===== Information shown =====

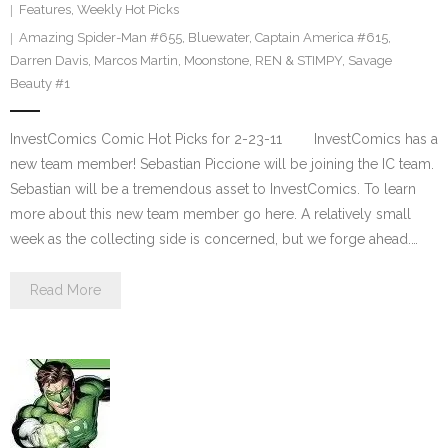
Features
,
Weekly Hot Picks
Amazing Spider-Man #655
,
Bluewater
,
Captain America #615
,
Darren Davis
,
Marcos Martin
,
Moonstone
,
REN & STIMPY
,
Savage
Beauty #1
InvestComics Comic Hot Picks for 2-23-11 InvestComics has a
new team member! Sebastian Piccione will be joining the IC team.
Sebastian will be a tremendous asset to InvestComics. To learn
more about this new team member go here. A relatively small
week as the collecting side is concerned, but we forge ahead.…
Read More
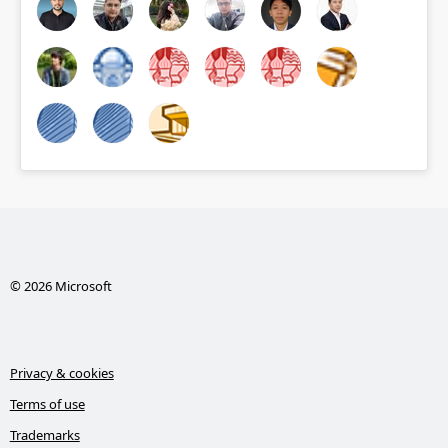
© 2026 Microsoft
Privacy & cookies
Terms of use
Trademarks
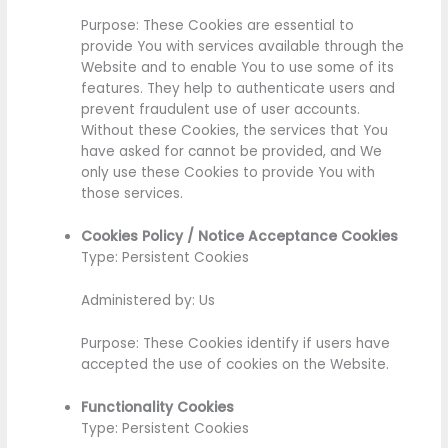
Purpose: These Cookies are essential to
provide You with services available through the
Website and to enable You to use some of its
features. They help to authenticate users and
prevent fraudulent use of user accounts.
Without these Cookies, the services that You
have asked for cannot be provided, and We
only use these Cookies to provide You with
those services.
Cookies Policy / Notice Acceptance Cookies
Type: Persistent Cookies
Administered by: Us
Purpose: These Cookies identify if users have
accepted the use of cookies on the Website.
Functionality Cookies
Type: Persistent Cookies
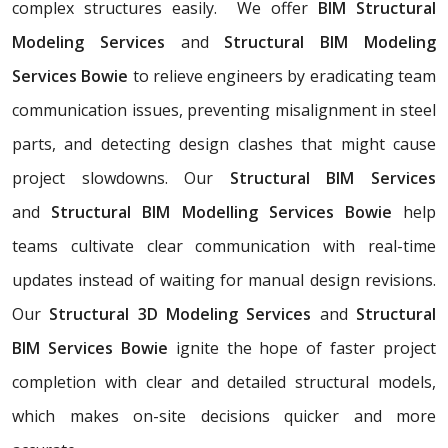
complex structures easily. We offer
BIM Structural
Modeling Services
and
Structural BIM Modeling
Services Bowie
to relieve engineers by eradicating team
communication issues, preventing misalignment in steel
parts, and detecting design clashes that might cause
project slowdowns. Our
Structural BIM Services
and
Structural BIM Modelling Services Bowie
help
teams cultivate clear communication with real-time
updates instead of waiting for manual design revisions.
Our
Structural 3D Modeling Services
and
Structural
BIM Services Bowie
ignite the hope of faster project
completion with clear and detailed structural models,
which makes on-site decisions quicker and more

=====

Problem requirements ▸ Each line from the one holding "Administered by: Us" down to the end of the records is to be reproduced unaltered, and the pictures are to be omitted.

Output ▸
Administered by: Us
Purpose: These Cookies identify if users have
accepted the use of cookies on the Website.
Functionality Cookies
Type: Persistent Cookies
complex structures easily. We offer
BIM Structural
Modeling Services
and
Structural BIM Modeling
Services Bowie
to relieve engineers by eradicating team
communication issues, preventing misalignment in steel
parts, and detecting design clashes that might cause
project slowdowns. Our
Structural BIM Services
and
Structural BIM Modelling Services Bowie
help
teams cultivate clear communication with real-time
updates instead of waiting for manual design revisions.
Our
Structural 3D Modeling Services
and
Structural
BIM Services Bowie
ignite the hope of faster project
completion with clear and detailed structural models,
which makes on-site decisions quicker and more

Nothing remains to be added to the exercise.